The U.S. space military approach is detailed in this book, The Future of War: Power, Technology & American World Dominance in the 2lst Century, in which George and Meredith Friedman state that through the domination of space with weaponry the U.S. will dominate the planet below and "just as Europe shaped the world for a half a millennium" by Britain, France and Spain dominating the oceans with their fleets, "so too the United States will shape the world for at least that length of time." They boost the use of nuclear power as an energy source in this regard.

As to future U.S. plutonium-fueled space shots, the U.S. General Accounting Office has just issued a report describing eight of them in coming years. A NASA statement speaks of up to 13. With a 12% failure rate already in both the U.S. and Soviet/Russian space nuclear programs, accidents and disasters are inevitable.

The National Space Symposium, at which the new space-borne laser contract was announced, displayed advertisements of the United States Space Foundation-- "explore the Global Relevance of Space and the interdependence of Civil and Commercial and Military space efforts. It is clear that `space is open for business.'"

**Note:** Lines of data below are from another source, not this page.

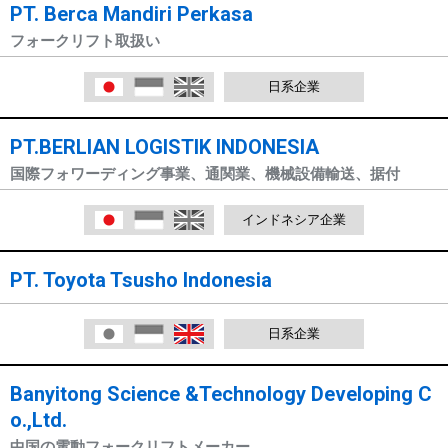
PT. Berca Mandiri Perkasa
フォークリフト取扱い
日本語
Indonesia
English
日系企業
PT.BERLIAN LOGISTIK INDONESIA
国際フォワーディング事業、通関業、機械設備輸送、据付
日本語
Indonesia
English
インドネシア企業
PT. Toyota Tsusho Indonesia
日本語
Indonesia
English
日系企業
Banyitong Science &Technology Developing C
o.,Ltd.
中国の電動フォークリフトメーカー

I say space must not be declared as "open" for the colossally dangerous, wasteful and illegal nuclear and military "business." Space, as the Outer Space Treaty states, should be used "for peaceful purposes…" According to the UN Treaty signed by the U.S. in 1967, "the exploration and use of outer space, including the moon and other celestial bodies, shall be carried out for the benefit and in the interest of all countries."